Challenge: One concern with student generated content is that it will naturally contain learning mistakes or be of low quality. Most want to buy the work of an expert or craftsman not a student. Suggestion: Learning labor is principally about converting existing content into a more usable format so make sure students use high quality primary resources. You can also let the crowdsourcing approach pick the best content and use the instructor role for quality control.
Challenge: As this is a new way of looking at learning it can be difficult to see relevant applications. Suggestion: Literally view every act of learning (training/education) as an application. If it is worth learning then the content should have social or economic value in some context. Your goal is to figure out how to capture that content in a form (knowledge card, business rule, tagged web content, video, etc.) that can be used to create immediate economic or social value. Be sure the act of capturing the content is easy to do and naturally fits the learning process.
See the possibly. Identify your most pressing business needs for structured content and computable knowledge (marketing, decision-support, enhancing your products/services, corporate portal, etc.) and identify the courses your employees are currently taking that could provide that content via learning labor. If you are a professor or instructor ask: How can the mental work students do be captured to produce structured content (rules, models, cases, tags, decision-trees, graphs, videos, learning objects, etc.) that can be used to address a specific business or social challenge?

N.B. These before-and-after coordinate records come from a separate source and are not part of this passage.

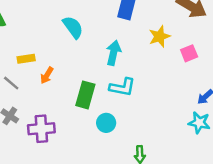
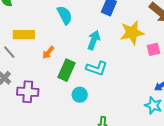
yellow star: (159, 36) -> (132, 33), size x1.4
yellow rectangle: (26, 59) -> (24, 35), size x1.5
orange arrow: (47, 75) -> (48, 53), moved

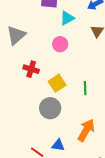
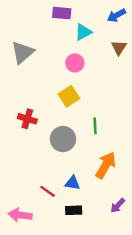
red cross: (31, 69) -> (27, 119), moved
yellow square: (57, 83) -> (69, 96), moved
green line: (85, 88) -> (95, 126), moved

Find a way to start small and try a pilot. Pick a training or university course you have control over. Identify how you can change one assignment in the course to generate digital content with immediate economic value. Use existing tools or even paper to capture the results as structured content. Apply the structured content outside of the class and demonstrate it creates value. For example, in your new employee orientation program you could have participants research and create short and emotionally compelling stories about your firm’s history and use the results to refresh the “about us” section on your corporate website. You could use the best stories in your recruiting materials to attract new talent.
Unleash your Content Professionals. Challenge your corporate trainers (or university educators) to find courses in the current catalog that can generate digital content that is valuable to the business. Set up a project to repurpose a course to solve a specific business problem.

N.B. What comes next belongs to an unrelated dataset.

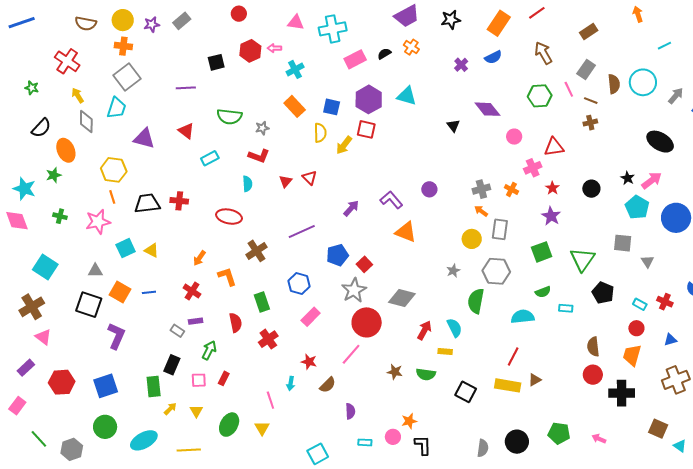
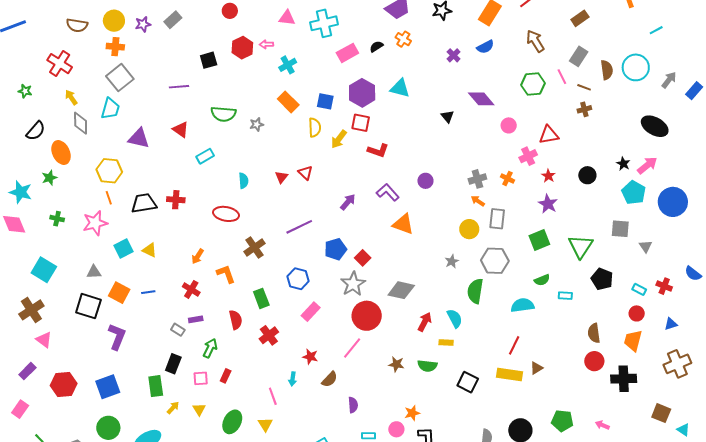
red L-shape: (259, 156) -> (378, 151), moved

Thanks to all the students and colleagues that have helped with the various experiments I have tried in learning labor over the years.
Hello Mark, very interesting standpoints and links to existing and available solutions.
Yhe point 3 of your Pratical Impact part is resonating to the questions I am raising for a couplke of months and shared last week to Mixers.
I agree about the double value of this knowledge digestion / curation for the doer and for the future readers.
Especially true and needed in science education where time is too short and scope exponentially wider.Only for the good and challenging.